The startup’s definition of the fixed income percentage and time period is based off of its calculations of an individual’s likely income profile. Using data analysis and algorithm, Alfie finds an individual’s projected income profile. Depending on how high or low this projection is, students will pay an according income percentage after graduation.

“[There are markers] in someone’s past allows us to predict their likely income profile,” van Kesteren said. “We’re not looking for things like SAT and GPA, because they’re actually not very predictive of income profile. It’s about measurable behavioral characteristics, and elements of that, for example, are [related to the] program are you choosing and your career before you went to school.”

Van Kesteren said he hopes Alfie will give students complete control over what career they want to pursue. Despite the algorithms, Alfie will exert no influence over the future that students choose.

“Your career choice is completely your choice,” van Kesteren said. “We don’t want to have any impact. We don’t want investors to be directly linked with students and … tell them to do something else because they want their money back.”

However, if students run into obstacles that prevent them from paying back their tuition, Alfie aims to provide assistance with more than a check.

“Unlike with debt, what happens is you don’t have a job and stop paying the debt, people will call you and say, ‘Hey, you need to pay me back,’” van Kesteren said. “With us, we’ll call you and say, ‘Hey, we see that you’ve lost your job. Let’s find a way to help you find a job again.’”

Van Kesteren came up with the idea 11 years ago, when he was an exchange student from the Netherlands studying at University of Florida.

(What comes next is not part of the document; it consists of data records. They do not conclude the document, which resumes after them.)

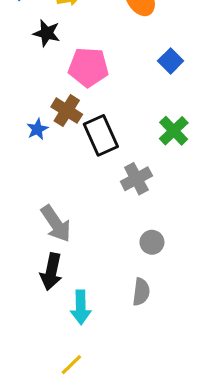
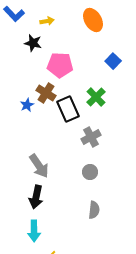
green cross: (174, 131) -> (96, 97), moved
gray circle: (152, 242) -> (90, 172), moved
cyan arrow: (81, 307) -> (34, 231), moved

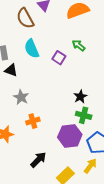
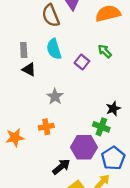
gray star: (21, 97) -> (55, 97), moved
black star: (80, 97) -> (113, 108), moved
black arrow: (38, 160) -> (61, 167), moved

“As an exchange student, I didn’t have to pay for the tuition costs … but I did see the receipts of the cost of attendance,” van Kesteren said. “At the time, they were about $18,000 per semester … and in the Netherlands I paid 1,200 Euros a year. It made me realize that for a lot of people, particularly in the U.S., where there’s a big income inequality, it’s really not [practical] to attend college if it is that expensive.”

Van Kesteren said Alfie plans to work more closely with universities and solidify the capital that they will be providing to finance students’ education.

“Alfie’s mission is so important for everybody,” said Nick Meyer, an entrepreneur in residence at the Marin Trust Center for MIT Entrepreneurship. “In a more developed country like the states, there are less obvious problems that are holding our country hostage. Student debt is a big one.”

Van Kesteren said he ultimately hopes that Alfie will fuel future innovation.

“If we can unlock the human potential that is being blocked by the limitations of student debt,” he said, “I want to solve that problem, because I want to see what we can achieve as a society.”